- THE PROBLEM: Set down a faithful copy of every record below, with no images.

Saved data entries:
►

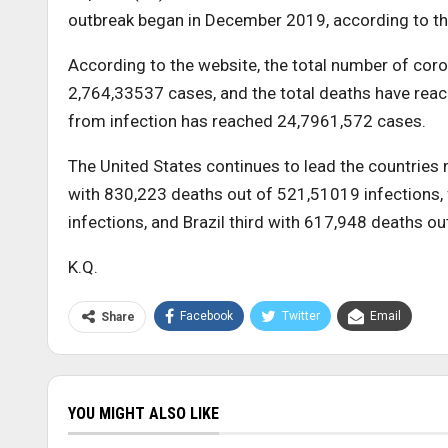
outbreak began in December 2019, according to th
According to the website, the total number of cor
2,764,33537 cases, and the total deaths have reac
from infection has reached 24,7961,572 cases.
The United States continues to lead the countries 
with 830,223 deaths out of 521,51019 infections,
infections, and Brazil third with 617,948 deaths ou
K.Q.
Facebook
Twitter
Email
Share
YOU MIGHT ALSO LIKE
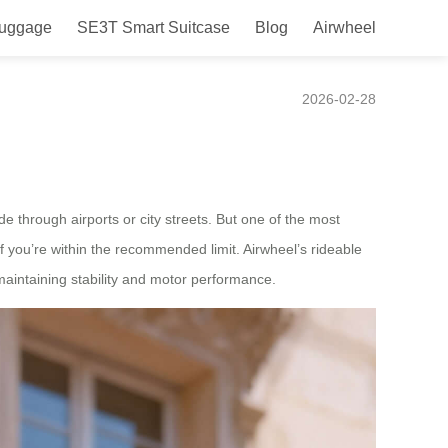
Luggage
SE3T Smart Suitcase
Blog
Airwheel
l Rideable Design?
2026-02-28
e through airports or city streets. But one of the most
 you’re within the recommended limit. Airwheel’s rideable
maintaining stability and motor performance.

◄

- EXERCISE OUTPUT:
outbreak began in December 2019, according to th
According to the website, the total number of cor
2,764,33537 cases, and the total deaths have reac
from infection has reached 24,7961,572 cases.
The United States continues to lead the countries 
with 830,223 deaths out of 521,51019 infections,
infections, and Brazil third with 617,948 deaths ou
K.Q.
Facebook
Twitter
Email
Share
YOU MIGHT ALSO LIKE
Luggage
SE3T Smart Suitcase
Blog
Airwheel
l Rideable Design?
2026-02-28
e through airports or city streets. But one of the most
 you’re within the recommended limit. Airwheel’s rideable
maintaining stability and motor performance.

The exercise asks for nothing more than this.